Column: The Lion, the Lamb and the Manger

By Drew Williams
Sentinel Columnist

For our family, there are a handful of movies that no Christmas season would be complete without watching together. One of these is the most recent film adaptation of C. S. Lewis’ “The Lion, the Witch and the Wardrobe.” Perhaps it is the snow, or the fact that Father Christmas makes an appearance, or that one of my daughters, as a little girl, played the part of Lucy one Christmas—maybe it’s all of these things—but whatever the reason, this movie has somehow ensconced itself as a Christmas tradition.

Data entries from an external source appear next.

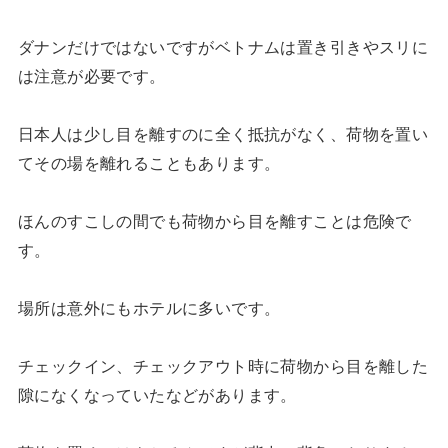
ダナンだけではないですがベトナムは置き引きやスリに
は注意が必要です。
日本人は少し目を離すのに全く抵抗がなく、荷物を置い
てその場を離れることもあります。
ほんのすこしの間でも荷物から目を離すことは危険で
す。
場所は意外にもホテルに多いです。
チェックイン、チェックアウト時に荷物から目を離した
隙になくなっていたなどがあります。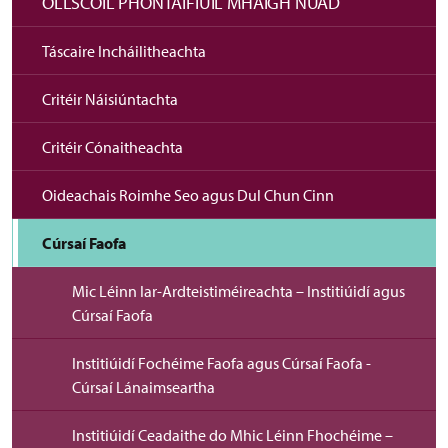
OLLSCOIL PHONTAIFIÚIL MHAIGH NUAD
Táscaire Incháilitheachta
Critéir Náisiúntachta
Critéir Cónaitheachta
Oideachais Roimhe Seo agus Dul Chun Cinn
Cúrsaí Faofa
Mic Léinn Iar-Ardteistiméireachta – Institiúidí agus
Cúrsaí Faofa
Institiúidí Fochéime Faofa agus Cúrsaí Faofa -
Cúrsaí Lánaimseartha
Institiúidí Ceadaithe do Mhic Léinn Fhochéime –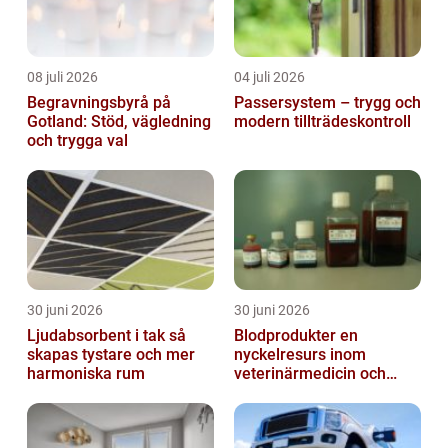
08 juli 2026
04 juli 2026
Begravningsbyrå på
Passersystem – trygg och
Gotland: Stöd, vägledning
modern tillträdeskontroll
och trygga val
30 juni 2026
30 juni 2026
Ljudabsorbent i tak så
Blodprodukter en
skapas tystare och mer
nyckelresurs inom
harmoniska rum
veterinärmedicin och
forskning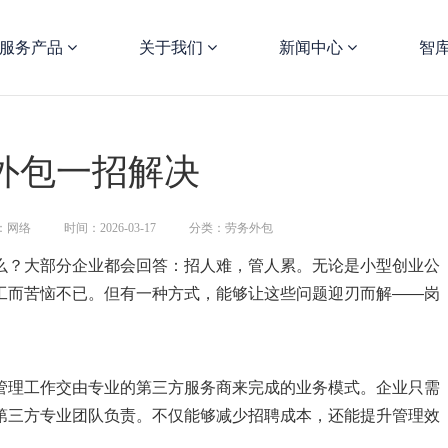
服务产品
关于我们
新闻中心
智
外包一招解决
：网络
时间：2026-03-17
分类：劳务外包
么？大部分企业都会回答：招人难，管人累。无论是小型创业公
工而苦恼不已。但有一种方式，能够让这些问题迎刃而解——岗
管理工作交由专业的第三方服务商来完成的业务模式。企业只需
第三方专业团队负责。不仅能够减少招聘成本，还能提升管理效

Lewis sets his story in 1940, and introduces us to four siblings, Peter, Susan, Edmund and Lucy Pevensie, who are evacuated from war-torn London and sent to live with a kind but mysterious professor in a rambling old house. One afternoon as the children are exploring, they find a room with a timeworn wardrobe. Once the others have left the room, Lucy (the youngest) opens the wardrobe doors and climbs inside, attempting to feel her way to the back of the wardrobe. But instead of the back of the wardrobe, Lucy finds herself  standing in the middle of a wintry wood at nighttime with snow under her feet and snowflakes drifting through the air. She has arrived in the magical Kingdom of Narnia.

But despite its winter wonderland appeal, all is not well in this kingdom. The White Witch has captured Narnia and placed it and all its inhabitants under an icy spell that has cast the kingdom into 100 years of perpetual winter. Of the White Witch, Lucy tells her younger brother Edmund, “She is a perfectly terrible person. She calls herself the Queen of Narnia but she has no right to be Queen at all. She has made a magic so that it is always winter in Narnia—always winter but it never gets to Christmas.” And she says, “…she turns people into stone!” While she can’t kill them, the White Witch has the power to turn man and beast into living but lifeless statues, freezing them into a petrified comatose state.

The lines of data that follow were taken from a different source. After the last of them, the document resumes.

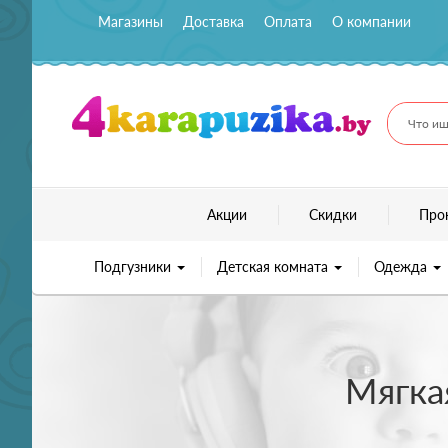
Магазины
Доставка
Оплата
О компании
Что ищ
Акции
Скидки
Про
Подгузники
Детская комната
Одежда
Мягка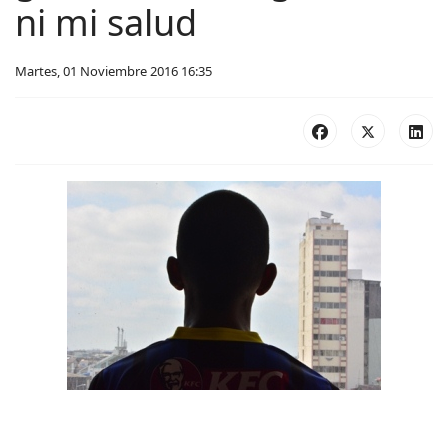
ni mi salud
Martes, 01 Noviembre 2016 16:35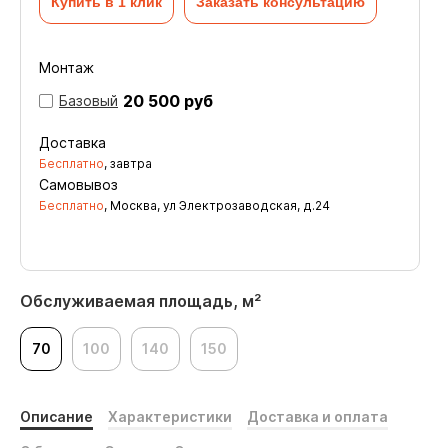
Купить в 1 клик
Заказать консультацию
Монтаж
20 500 руб
Базовый
Доставка
Бесплатно
, завтра
Самовывоз
Бесплатно
, Москва, ул Электрозаводская, д.24
Обслуживаемая площадь, м²
70
100
140
150
Описание
Характеристики
Доставка и оплата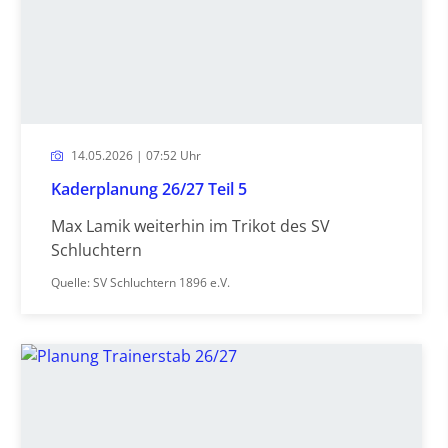
14.05.2026 | 07:52 Uhr
Kaderplanung 26/27 Teil 5
Max Lamik weiterhin im Trikot des SV
Schluchtern
Quelle: SV Schluchtern 1896 e.V.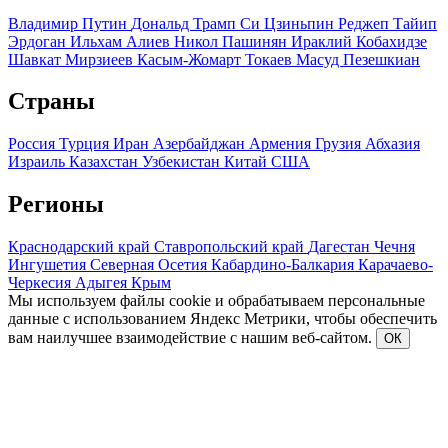
Владимир Путин
Дональд Трамп
Си Цзиньпин
Реджеп Тайип
Эрдоган
Ильхам Алиев
Никол Пашинян
Ираклий Кобахидзе
Шавкат Мирзиеев
Касым-Жомарт Токаев
Масуд Пезешкиан
Страны
Россия
Турция
Иран
Азербайджан
Армения
Грузия
Абхазия
Израиль
Казахстан
Узбекистан
Китай
США
Регионы
Краснодарский край
Ставропольский край
Дагестан
Чечня
Ингушетия
Северная Осетия
Кабардино-Балкария
Карачаево-
Черкесия
Адыгея
Крым
Мы используем файлы cookie и обрабатываем персональные
данные с использованием Яндекс Метрики, чтобы обеспечить
вам наилучшее взаимодействие с нашим веб-сайтом.
ОК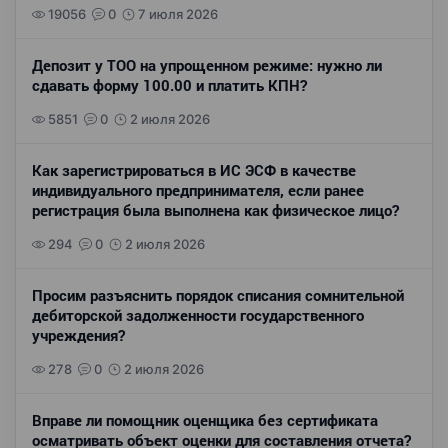
19056
0
7 июля 2026
Депозит у ТОО на упрощенном режиме: нужно ли
сдавать форму 100.00 и платить КПН?
5851
0
2 июля 2026
Как зарегистрироваться в ИС ЭСФ в качестве
индивидуального предпринимателя, если ранее
регистрация была выполнена как физическое лицо?
294
0
2 июля 2026
Просим разъяснить порядок списания сомнительной
дебиторской задолженности государственного
учреждения?
278
0
2 июля 2026
Вправе ли помощник оценщика без сертификата
осматривать объект оценки для составления отчета?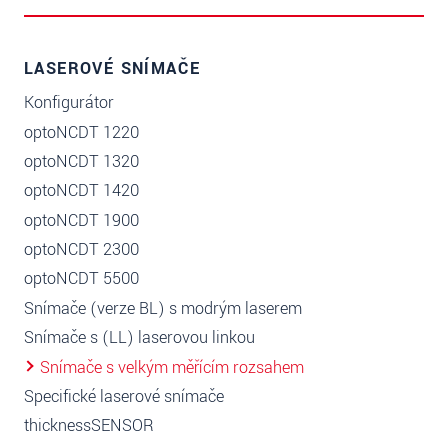
LASEROVÉ SNÍMAČE
Konfigurátor
optoNCDT 1220
optoNCDT 1320
optoNCDT 1420
optoNCDT 1900
optoNCDT 2300
optoNCDT 5500
Snímače (verze BL) s modrým laserem
Snímače s (LL) laserovou linkou
Snímače s velkým měřícím rozsahem
Specifické laserové snímače
thicknessSENSOR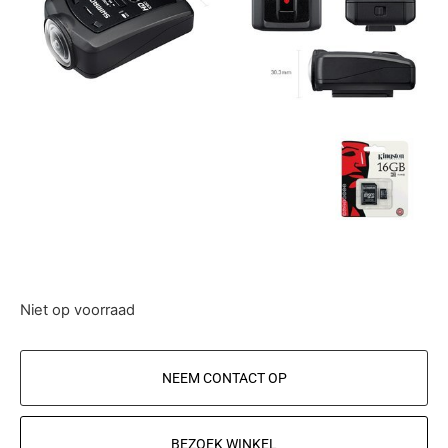
Niet op voorraad
NEEM CONTACT OP
BEZOEK WINKEL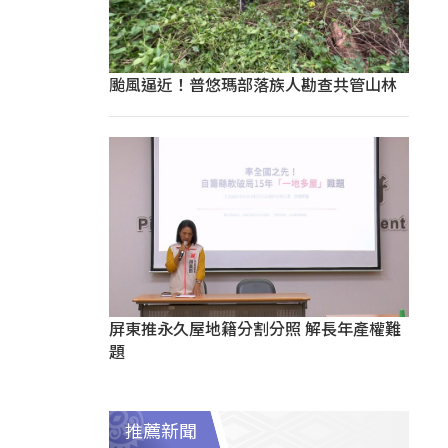
颱風逼近！普悠瑪部落族人勘查共管山林
屏東推永久屋地籍分割分照 解長年產權難
題
推薦新聞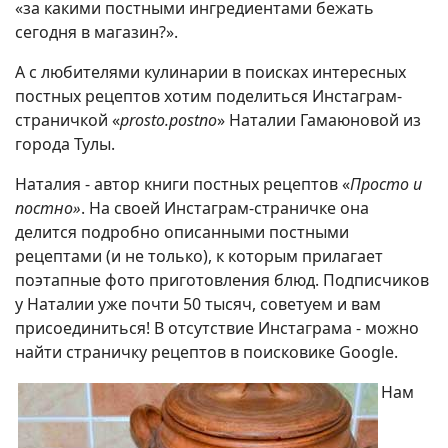
«за какими постными ингредиентами бежать
сегодня в магазин?».
А с любителями кулинарии в поисках интересных
постных рецептов хотим поделиться Инстаграм-
страничкой «
prosto.postno
» Наталии Гамаюновой из
города Тулы.
Наталия - автор книги постных рецептов «
Просто и
постно»
. На своей Инстаграм-страничке она
делится подробно описанными постными
рецептами (и не только), к которым прилагает
поэтапные фото приготовления блюд. Подписчиков
у Наталии уже почти 50 тысяч, советуем и вам
присоединиться! В отсутствие Инстаграма - можно
найти страничку рецептов в поисковике Google.
Нам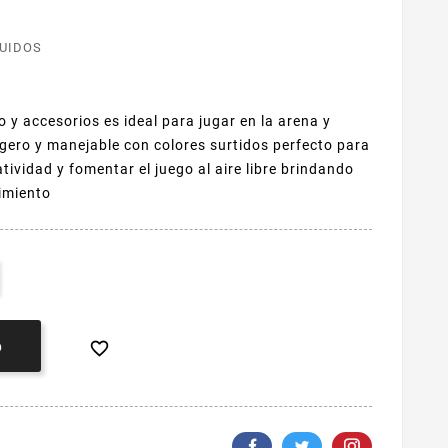
LUIDOS
y accesorios es ideal para jugar en la arena y
ligero y manejable con colores surtidos perfecto para
tividad y fomentar el juego al aire libre brindando
nimiento

O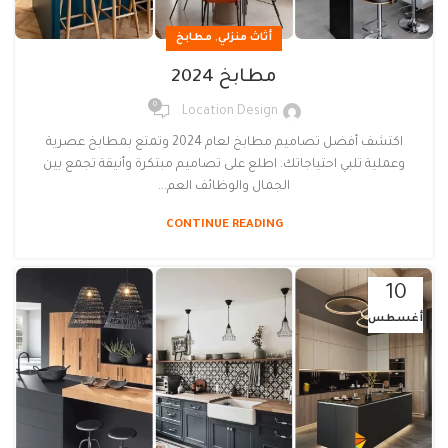
,
أثاث منزلي
مطابخ
مطابخ 2024
0
Location Design
اكتشف أفضل تصاميم مطابخ لعام 2024 وتمتع بمطابخ عصرية
وعملية تلبي احتياجاتك. اطلع على تصاميم مبتكرة وأنيقة تجمع بين
الجمال والوظائف العم...
CONTINUE READING
10
أغسطس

Into this dark magic comes Aslan the Great Lion, the true King of Narnia. His very presence begins to thaw the witch’s icy grip on Narnia, melting the snow and ushering in the spring. Aslan’s presence awakens the frozen earth and stirs the great forests, and very soon spring can be seen pushing its way through the ice. But we soon learn that in order to undo the worst of the White Witch’s magic a deeper magic will be required. In humble obedience to the law of blood-justice, Aslan lays down his life in the place of Edmund, who had fallen prey to the White Witch’s wickedness. In Aslan’s death this deeper magic bursts forth. (Spoiler alert!) Aslan is raised from the dead, and that which was turned to stone is brought to new life.

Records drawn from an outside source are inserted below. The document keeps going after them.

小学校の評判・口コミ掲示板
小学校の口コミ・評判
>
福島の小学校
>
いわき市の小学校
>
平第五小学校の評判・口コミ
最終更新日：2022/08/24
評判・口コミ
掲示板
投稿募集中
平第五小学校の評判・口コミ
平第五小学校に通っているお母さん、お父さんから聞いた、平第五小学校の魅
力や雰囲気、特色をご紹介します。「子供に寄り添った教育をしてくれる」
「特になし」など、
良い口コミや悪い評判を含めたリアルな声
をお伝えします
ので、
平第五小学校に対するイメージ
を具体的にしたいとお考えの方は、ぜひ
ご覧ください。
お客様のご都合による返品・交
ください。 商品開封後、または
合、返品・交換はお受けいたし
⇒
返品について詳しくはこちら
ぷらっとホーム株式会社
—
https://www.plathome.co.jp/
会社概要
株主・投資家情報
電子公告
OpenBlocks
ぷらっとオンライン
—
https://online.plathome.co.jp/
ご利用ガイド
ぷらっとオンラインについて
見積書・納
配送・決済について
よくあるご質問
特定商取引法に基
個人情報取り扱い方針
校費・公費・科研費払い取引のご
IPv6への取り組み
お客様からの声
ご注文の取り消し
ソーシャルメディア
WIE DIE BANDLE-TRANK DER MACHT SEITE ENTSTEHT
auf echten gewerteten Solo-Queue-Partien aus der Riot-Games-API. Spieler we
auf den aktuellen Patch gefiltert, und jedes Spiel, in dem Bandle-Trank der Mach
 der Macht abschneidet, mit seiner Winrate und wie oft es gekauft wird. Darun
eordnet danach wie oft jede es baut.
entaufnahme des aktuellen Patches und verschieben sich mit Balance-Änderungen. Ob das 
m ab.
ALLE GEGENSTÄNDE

Being turned to stone is the stuff of fantasy. But as an allegory of the heart, in the trials of life our hearts do become dented and worn, unable to feel what they were made to feel. That particular coldness or hardness of heart that creeps over us all as disappointment or betrayal or failure or rejection causes some small piece of us to die. We can all identify with this, to some degree. C.S. Lewis certainly did.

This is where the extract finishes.